Everything from the line containing "entre el Comando" through the last line of the data below must be copied exactly, with no other lines included.

----- RECORDS SHOWN -----

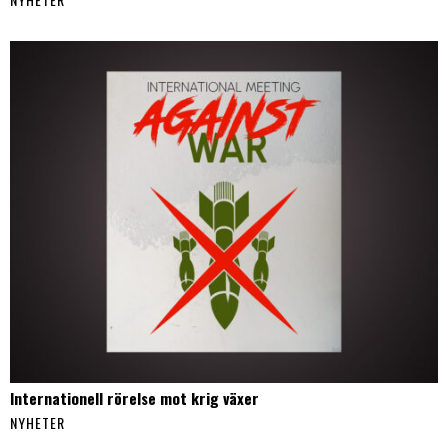
Internationell rörelse mot krig växer
NYHETER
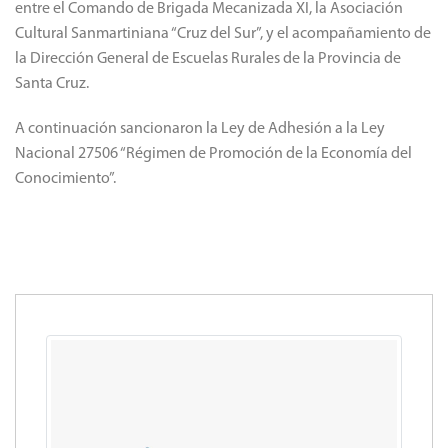
entre el Comando de Brigada Mecanizada XI, la Asociación
Cultural Sanmartiniana “Cruz del Sur”, y el acompañamiento de
la Dirección General de Escuelas Rurales de la Provincia de
Santa Cruz.
A continuación sancionaron la Ley de Adhesión a la Ley
Nacional 27506 “Régimen de Promoción de la Economía del
Conocimiento”.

-----

- [EXERCISE SOLUTION]:
entre el Comando de Brigada Mecanizada XI, la Asociación
Cultural Sanmartiniana “Cruz del Sur”, y el acompañamiento de
la Dirección General de Escuelas Rurales de la Provincia de
Santa Cruz.
A continuación sancionaron la Ley de Adhesión a la Ley
Nacional 27506 “Régimen de Promoción de la Economía del
Conocimiento”.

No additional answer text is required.